Back in the days when people still regularly commuted to work on the subway, I had a rule that I wasn’t allowed to read Samantha Irby on the train. There was just no way to read the essays by the wildly funny and ribald writer without laughing like a loon, which is not a good look on a crowded A train. There is no need for such restrictions at home, though, so there’s no reason not to pick up her third essay collection, Wow, No Thank You. Like in her popular blog, Bitches Gotta Eat, Irby offers readers her always hilarious, frank, and incisive thoughts on topics like aging, marriage, bodies, settling down, and life’s big moments. It’s a side-splitting series of essays that, unless the world has truly beaten you down, will make you laugh out loud wherever you end up reading.—M.L.

The Diving Bell and the Butterfly (1997), Jean-Dominique Bauby

If you’ve been feeling suffocated by the quarantine, you may feel better reading about someone who had it worse. Much worse. Journalist Jean-Dominique Bauby suffered a massive stroke that left him with “locked-in syndrome,” which means he was physically paralyzed except for being able to blink his left eye. His resulting memoir took ten months to write, or rather, blink; and he passed away two days after its French publication. After you finish the book, stream Julian Schnabel’s beautiful film adaptation.—M.C.P.

My Year of Rest and Relaxation (2018), Ottessa Moshfegh

When life gets to be too much for a disillusioned twentysomething New Yorker, she decides to just get a little rest. Specifically, a year-long hibernation from which she hopes to return with a newfound invigoration. She embarks on this mission with a nest egg, a kindly bodega owner, one determined friend, and the help of a very unusual (and unethical) psychiatrist with a very easy grip on the prescription pad who doles out a combination of pills that let the narrator quite literally sleep her life away. While the planned somnolence doesn’t work exactly the way the protagonist hopes—and it would be a bit of a boring book if it did—the result is an engaging read for anyone who may be dreaming of a yearlong nap to make a pandemic fly by.—M.L.

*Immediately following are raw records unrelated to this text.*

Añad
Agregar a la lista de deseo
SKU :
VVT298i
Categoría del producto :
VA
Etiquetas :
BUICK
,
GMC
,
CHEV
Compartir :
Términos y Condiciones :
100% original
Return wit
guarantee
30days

A Gentleman in Moscow (2016), Amor Towles

The narrator of Amor Towles’ second novel, Count Alexander Rostov, is a Russian aristocrat who is sentenced by the Bolsheviks to live out his years in the Metropol hotel across from the Kremlin. It’s a gilded cage that should feel stifling, but Rostov’s many encounters with hotel guests and staff provide as rich a life as he might have had outside its walls, a testament to the way that relationships deepen even in confinement.—N.D

Sag Harbor (2009), Colson Whitehead

Beach rentals may be a thing of the past, but beach reads can transport you back to your favorite summer share. This coming-of-age story by Colson Whitehead is one of the more interesting of its genre, following a Manhattan teenager during his summer in a Sag Harbor enclave of Black professionals within the predominantly white vacation town. An 80s period piece about the Hamptons is perfect for any time, but this summer, it feels like the perfect kind of escape. Crack open a New Coke and devour.—M.C.P.

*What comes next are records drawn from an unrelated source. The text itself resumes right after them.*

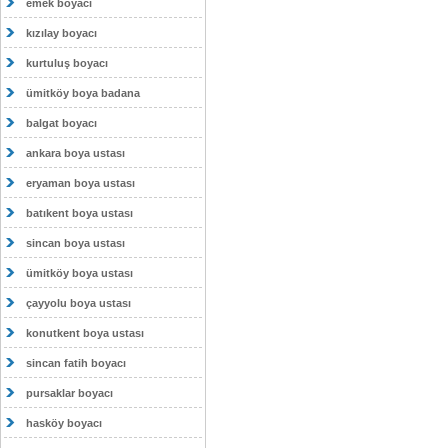
emek boyacı
kızılay boyacı
kurtuluş boyacı
ümitköy boya badana
balgat boyacı
ankara boya ustası
eryaman boya ustası
batıkent boya ustası
sincan boya ustası
ümitköy boya ustası
çayyolu boya ustası
konutkent boya ustası
sincan fatih boyacı
pursaklar boyacı
hasköy boyacı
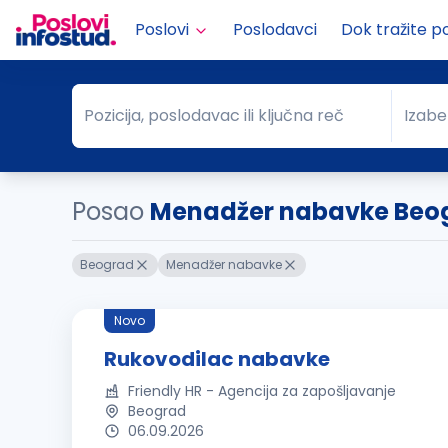
Poslovi
Poslodavci
Dok tražite p
Pozicija, poslodavac ili ključna reč
Izabe
Pozicija, poslodavac ili ključna reč
Grad
Posao
Menadžer nabavke Beo
Beograd
Menadžer nabavke
Novo
Rukovodilac nabavke
Friendly HR - Agencija za zapošljavanje
Beograd
06.09.2026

Followers (2020), Megan Angelo 

This novel tells of a future where influencers spend their lives almost entirely online as audiences around the world watch rapt following their every move. That may seem all too close to reality for those of us who have been living through Zoom meetings, FaceTime calls, and Instagram Live sessions. The story zips back and forth between the years 2015 and 2051. In one timeline, ambitious magazine writer Orla and her roommate, Floss, seek success and fame, while in the not-too-distant future, Marlow is an influential social media star fixated on her ever-fluctuating follower count. The two worlds are connected through a far-too-realistic traumatic event that makes this dystopian tale both futuristic and very, very possible.—M.L.

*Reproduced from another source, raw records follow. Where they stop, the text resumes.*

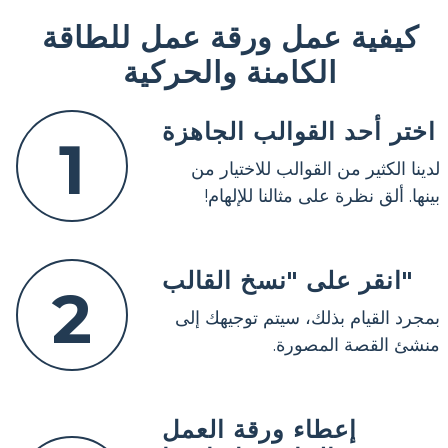
كيفية عمل ورقة عمل للطاقة
الكامنة والحركية
اختر أحد القوالب الجاهزة
1
لدينا الكثير من القوالب للاختيار من
بينها. ألق نظرة على مثالنا للإلهام!
انقر على "نسخ القالب"
2
بمجرد القيام بذلك، سيتم توجيهك إلى
منشئ القصة المصورة.
إعطاء ورقة العمل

Misery (1987), Stephen King

Depending on who you are quarantining with, you may relate to Stephen King’s Misery, about an author who is being held hostage by his stan, Annie Wilkes. She rescues him from a car accident, and is nursing him back to health, and will not let him go…until he writes her a new book. Themes include feelings of being trapped, isolation, and being in a less than ideal work environment. Sound familiar?—M.C.P.